Quiza al principio fueran cambios pequeños, pero como nos cuenta la canción de Bruce Springsteen, de cosas pequeñas, nena, un día las grandes llegan. A lo mejor eran cambios buenos, cambios que salvarían al hombre que en la actualidad era senador júnior por Massachusetts. Sin embargo, no lo creía. Porque el pasado es obstinado. En 1962, según una de las anotaciones garabateadas en el margen, Kennedy iba a estar en Houston, en la Universidad Rice, dando un discurso sobre el viaje a la luna. «Auditorio abierto, no podio aprueba de balas», había escrito Al. Houston se encontraba a menos de cuatrocientos kilómetros de Dallas. ¿Y si Oswald decidía abatir al presidente allí?

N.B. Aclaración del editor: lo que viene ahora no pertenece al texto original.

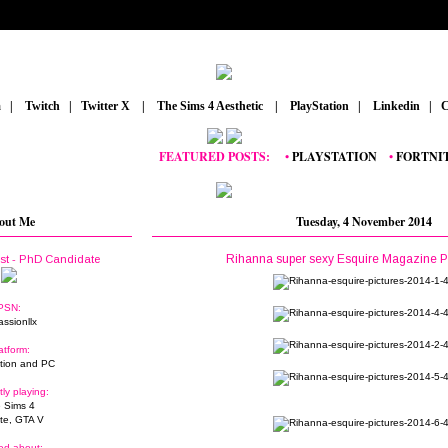
m
_
|
_
Twitch
_
|
_
Twitter X
_
|
_
The Sims 4 Aesthetic
_
|
_
PlayStation
_
|
_
Linkedin
_
|
_
C
FEATURED POSTS:
__
•
PLAYSTATION
_
•
FORTNITE
_
•
out Me
Tuesday, 4 November 2014
Rihanna super sexy Esquire Magazine P
ist - PhD Candidate
PSN:
assionllx
atform:
tion and PC
tly playing:
 Sims 4
ite, GTA V
ed about:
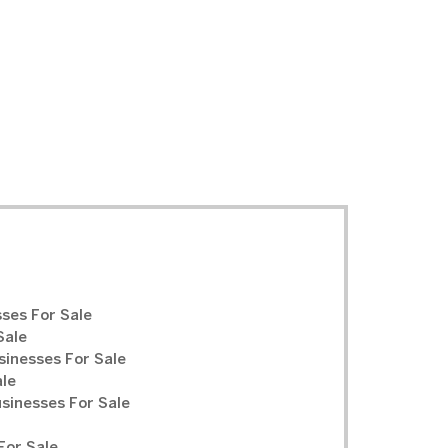
ses For Sale
Sale
sinesses For Sale
ale
inesses For Sale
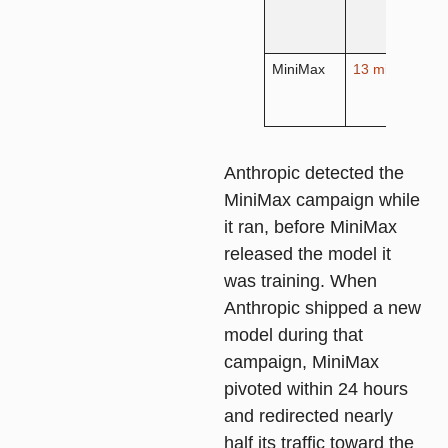
c
v
MiniMax
13 million
A
c
o
Anthropic detected the
MiniMax campaign while
it ran, before MiniMax
released the model it
was training. When
Anthropic shipped a new
model during that
campaign, MiniMax
pivoted within 24 hours
and redirected nearly
half its traffic toward the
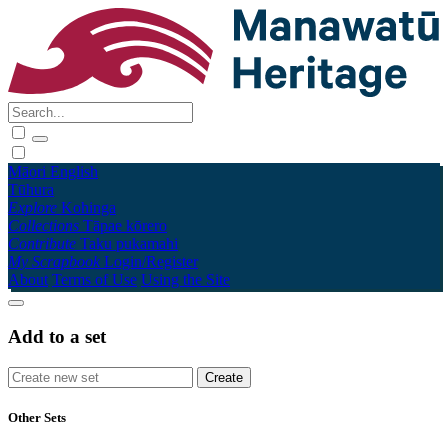
Māori
English
Tūhura
Explore
Kohinga
Collections
Tāpae kōrero
Contribute
Taku pukamahi
My Scrapbook
Login/Register
About
Terms of Use
Using the Site
Add to a set
Other Sets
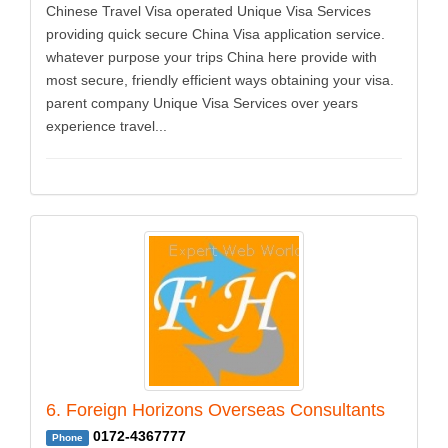
Chinese Travel Visa operated Unique Visa Services
providing quick secure China Visa application service.
whatever purpose your trips China here provide with
most secure, friendly efficient ways obtaining your visa.
parent company Unique Visa Services over years
experience travel...
6. Foreign Horizons Overseas Consultants
0172-4367777
Phone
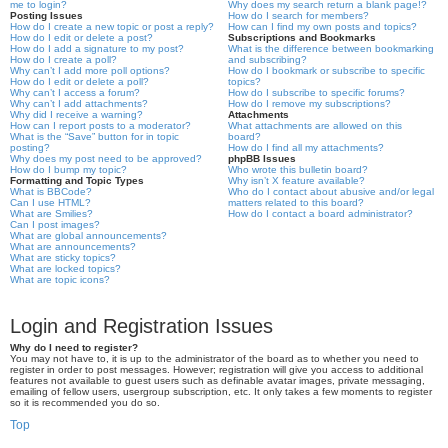
me to login?
Why does my search return a blank page!?
Posting Issues
How do I search for members?
How do I create a new topic or post a reply?
How can I find my own posts and topics?
How do I edit or delete a post?
Subscriptions and Bookmarks
How do I add a signature to my post?
What is the difference between bookmarking
How do I create a poll?
and subscribing?
Why can’t I add more poll options?
How do I bookmark or subscribe to specific
How do I edit or delete a poll?
topics?
Why can’t I access a forum?
How do I subscribe to specific forums?
Why can’t I add attachments?
How do I remove my subscriptions?
Why did I receive a warning?
Attachments
How can I report posts to a moderator?
What attachments are allowed on this
What is the “Save” button for in topic
board?
posting?
How do I find all my attachments?
Why does my post need to be approved?
phpBB Issues
How do I bump my topic?
Who wrote this bulletin board?
Formatting and Topic Types
Why isn’t X feature available?
What is BBCode?
Who do I contact about abusive and/or legal
Can I use HTML?
matters related to this board?
What are Smilies?
How do I contact a board administrator?
Can I post images?
What are global announcements?
What are announcements?
What are sticky topics?
What are locked topics?
What are topic icons?
Login and Registration Issues
Why do I need to register?
You may not have to, it is up to the administrator of the board as to whether you need to
register in order to post messages. However; registration will give you access to additional
features not available to guest users such as definable avatar images, private messaging,
emailing of fellow users, usergroup subscription, etc. It only takes a few moments to register
so it is recommended you do so.
Top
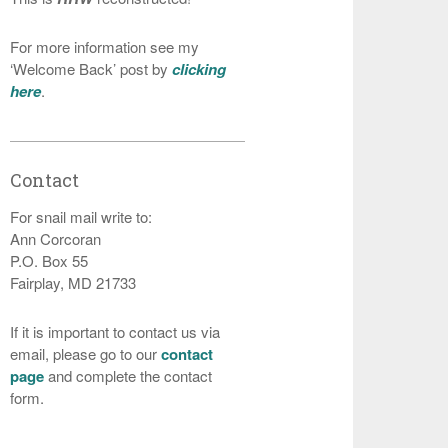
For more information see my
‘Welcome Back’ post by
clicking
here
.
Contact
For snail mail write to:
Ann Corcoran
P.O. Box 55
Fairplay, MD 21733
If it is important to contact us via
email, please go to our
contact
page
and complete the contact
form.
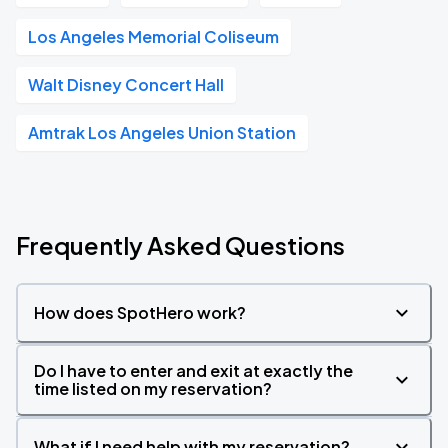
Los Angeles Memorial Coliseum
Walt Disney Concert Hall
Amtrak Los Angeles Union Station
Frequently Asked Questions
How does SpotHero work?
Do I have to enter and exit at exactly the
time listed on my reservation?
What if I need help with my reservation?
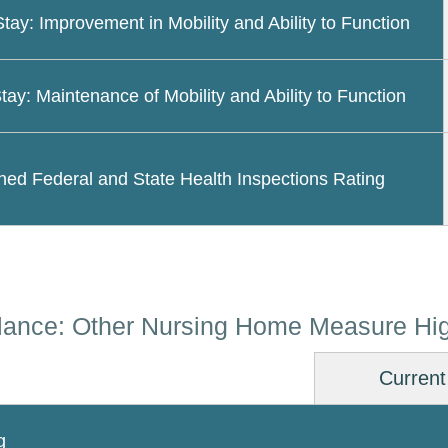
Stay: Improvement in Mobility and Ability to Function
tay: Maintenance of Mobility and Ability to Function
ed Federal and State Health Inspections Rating
lance: Other Nursing Home Measure Hig
Current
g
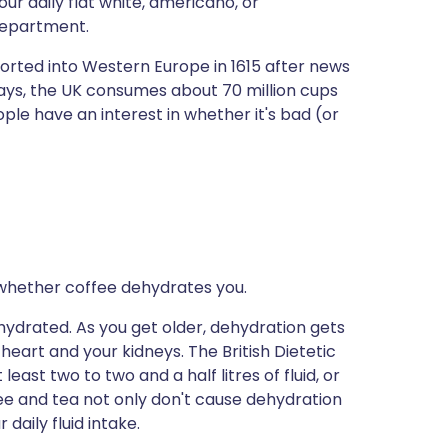
ur daily flat white, americano, or
ית
 department.
ported into Western Europe in 1615 after news
enska
ays, the UK consumes about 70 million cups
eople have an interest in whether it's bad (or
whether coffee dehydrates you.
ydrated. As you get older, dehydration gets
eart and your kidneys. The British Dietetic
ast two to two and a half litres of fluid, or
ee and tea not only don't cause dehydration
daily fluid intake.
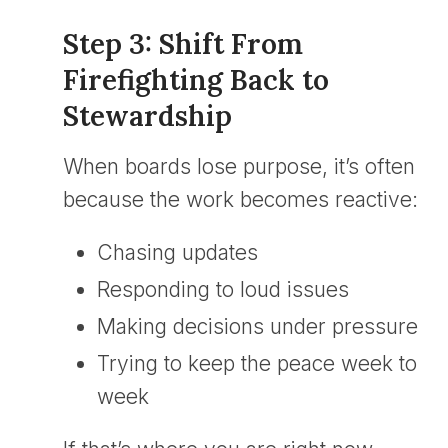
Step 3: Shift From
Firefighting Back to
Stewardship
When boards lose purpose, it’s often
because the work becomes reactive:
Chasing updates
Responding to loud issues
Making decisions under pressure
Trying to keep the peace week to
week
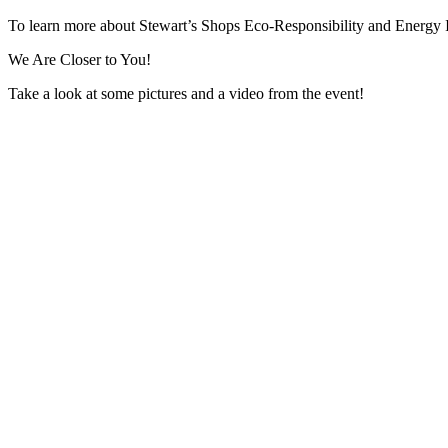
To learn more about Stewart’s Shops Eco-Responsibility and Energy In
We Are Closer to You!
Take a look at some pictures and a video from the event!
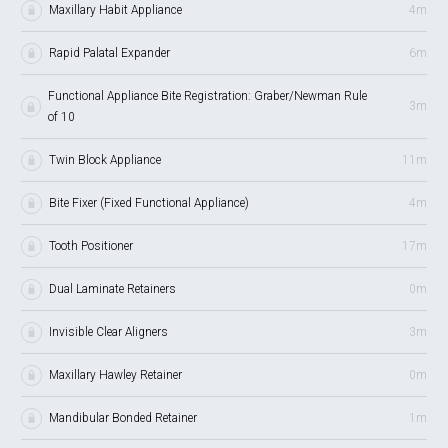
Maxillary Habit Appliance
4m
Rapid Palatal Expander
6m
Functional Appliance Bite Registration: Graber/Newman Rule
3m
of 10
Twin Block Appliance
11m
Bite Fixer (Fixed Functional Appliance)
4m
Tooth Positioner
17m
Dual Laminate Retainers
0m
Invisible Clear Aligners
3m
Maxillary Hawley Retainer
0m
Mandibular Bonded Retainer
1m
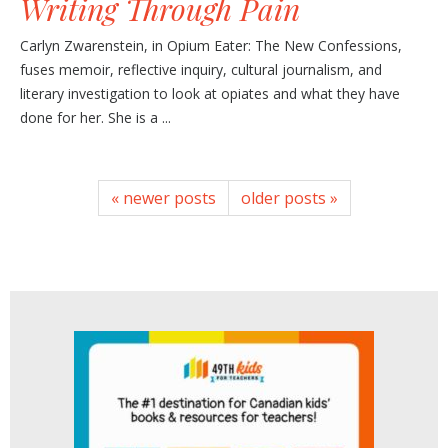
Writing Through Pain
Carlyn Zwarenstein, in Opium Eater: The New Confessions,
fuses memoir, reflective inquiry, cultural journalism, and
literary investigation to look at opiates and what they have
done for her. She is a ...
« newer posts
older posts »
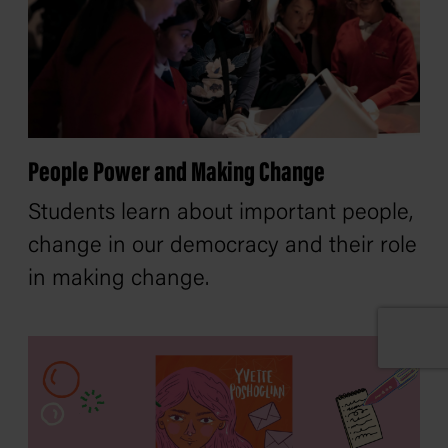
People Power and Making Change
Students learn about important people,
change in our democracy and their role
in making change.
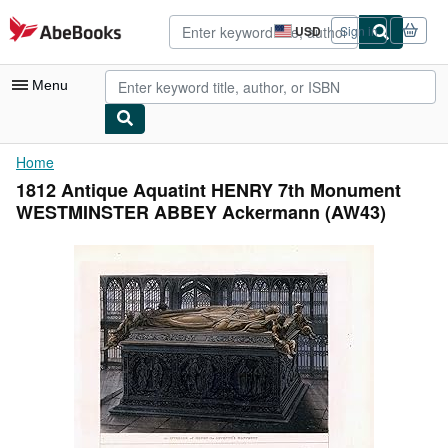
Skip to main content
AbeBooks.com
USD
Sign in
Site
shopping
preferences
Menu
My Account
Home
1812 Antique Aquatint HENRY 7th Monument
My Purchases
WESTMINSTER ABBEY Ackermann (AW43)
Advanced Search
Browse Collections
Rare Books
Art & Collectibles
Textbooks
Sellers
Start Selling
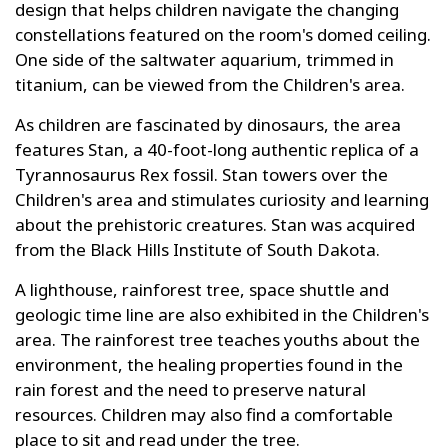
design that helps children navigate the changing
constellations featured on the room's domed ceiling.
One side of the saltwater aquarium, trimmed in
titanium, can be viewed from the Children's area.
As children are fascinated by dinosaurs, the area
features Stan, a 40-foot-long authentic replica of a
Tyrannosaurus Rex fossil. Stan towers over the
Children's area and stimulates curiosity and learning
about the prehistoric creatures. Stan was acquired
from the Black Hills Institute of South Dakota.
A lighthouse, rainforest tree, space shuttle and
geologic time line are also exhibited in the Children's
area. The rainforest tree teaches youths about the
environment, the healing properties found in the
rain forest and the need to preserve natural
resources. Children may also find a comfortable
place to sit and read under the tree.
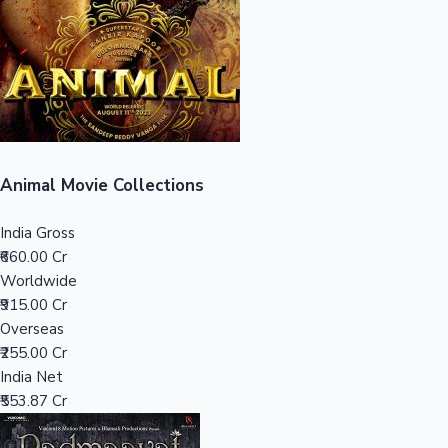
Tollywood News
Top 10 Indian Movies
Animal Movie Collections
India Gross
₹660.00 Cr
Worldwide
₹915.00 Cr
Overseas
₹255.00 Cr
India Net
₹553.87 Cr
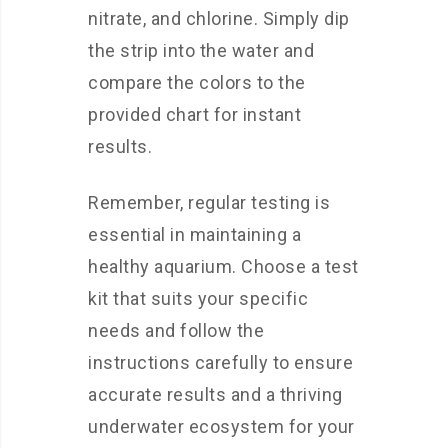
nitrate, and chlorine. Simply dip
the strip into the water and
compare the colors to the
provided chart for instant
results.
Remember, regular testing is
essential in maintaining a
healthy aquarium. Choose a test
kit that suits your specific
needs and follow the
instructions carefully to ensure
accurate results and a thriving
underwater ecosystem for your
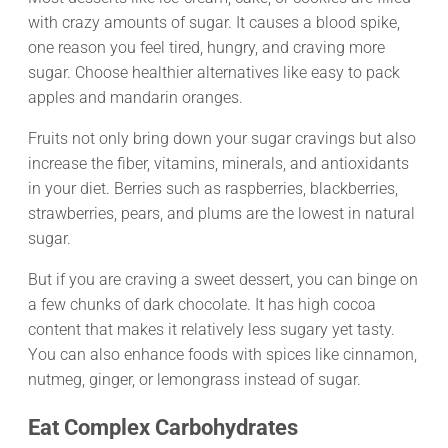
with crazy amounts of sugar. It causes a blood spike,
one reason you feel tired, hungry, and craving more
sugar. Choose healthier alternatives like easy to pack
apples and mandarin oranges.
Fruits not only bring down your sugar cravings but also
increase the fiber, vitamins, minerals, and antioxidants
in your diet. Berries such as raspberries, blackberries,
strawberries, pears, and plums are the lowest in natural
sugar.
But if you are craving a sweet dessert, you can binge on
a few chunks of dark chocolate. It has high cocoa
content that makes it relatively less sugary yet tasty.
You can also enhance foods with spices like cinnamon,
nutmeg, ginger, or lemongrass instead of sugar.
Eat Complex Carbohydrates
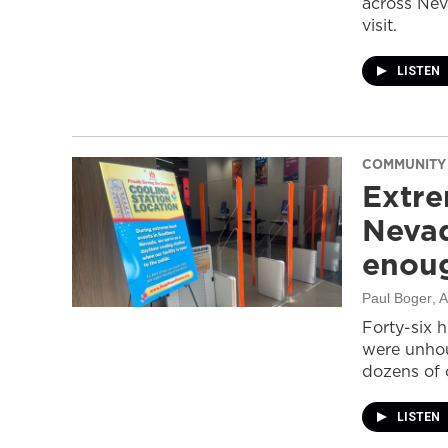
across Nev
visit.
LISTEN
COMMUNITY
Extre
Nevad
enou
Paul Boger
, 
Forty-six 
were unhou
dozens of 
LISTEN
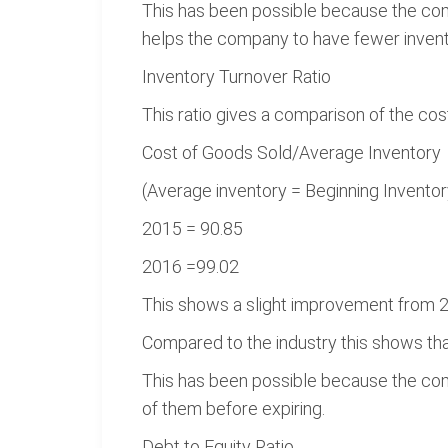
This has been possible because the co
helps the company to have fewer invent
Inventory Turnover Ratio
This ratio gives a comparison of the cos
Cost of Goods Sold/Average Inventory
(Average inventory = Beginning Inventor
2015 = 90.85
2016 =99.02
This shows a slight improvement from 2
Compared to the industry this shows that
This has been possible because the com
of them before expiring.
Debt to Equity Ratio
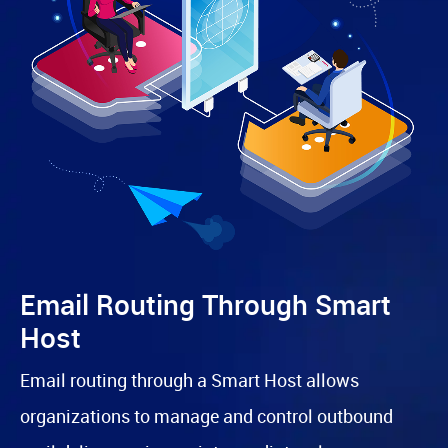
Email Routing Through Smart
Host
Email routing through a Smart Host allows
organizations to manage and control outbound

O supongamos que Oswald era exactamente lo que él afirmaba ser, un cabeza de turco. ¿Y si lo ahuyentaba de Dallas y volvía a Nueva Orleans y Kennedy aún moría, víctima de un disparatado complot de la mafia o de la CIA? ¿Tendría yo el valor suficiente para volver a atravesar la madriguera de conejo y empezar desde cero? ¿Salvar una vez más a la familia Dunning? ¿Salvar una vez más a Carolyn Poulin? Ya había dedicado casi dos años a esa misión. ¿Estaría dispuesto a invertir otros cinco, sabiendo que el resultado sería tan incierto como siempre?

Mejor no tener que averiguarlo.

Mejor cerciorarse.

En el trayecto de Nueva Orleans a Texas había decidido cuál sería la mejor forma de controlar a Oswald sin interponerme en su camino: yo viviría en Dallas mientras él estuviera en la ciudad hermana de Fort Worth y después me trasladaría a Fort Worth cuando Oswald se mudara con su familia a Dallas. La idea poseía la virtud de la simplicidad, pero no funcionaría. Lo comprendí en las semanas posteriores a la tarde en que miré el Depósito de Libros por primera vez y tuve la fuerte sensación de que el edificio —como el abismo de Nietzsche— me miraba a mí.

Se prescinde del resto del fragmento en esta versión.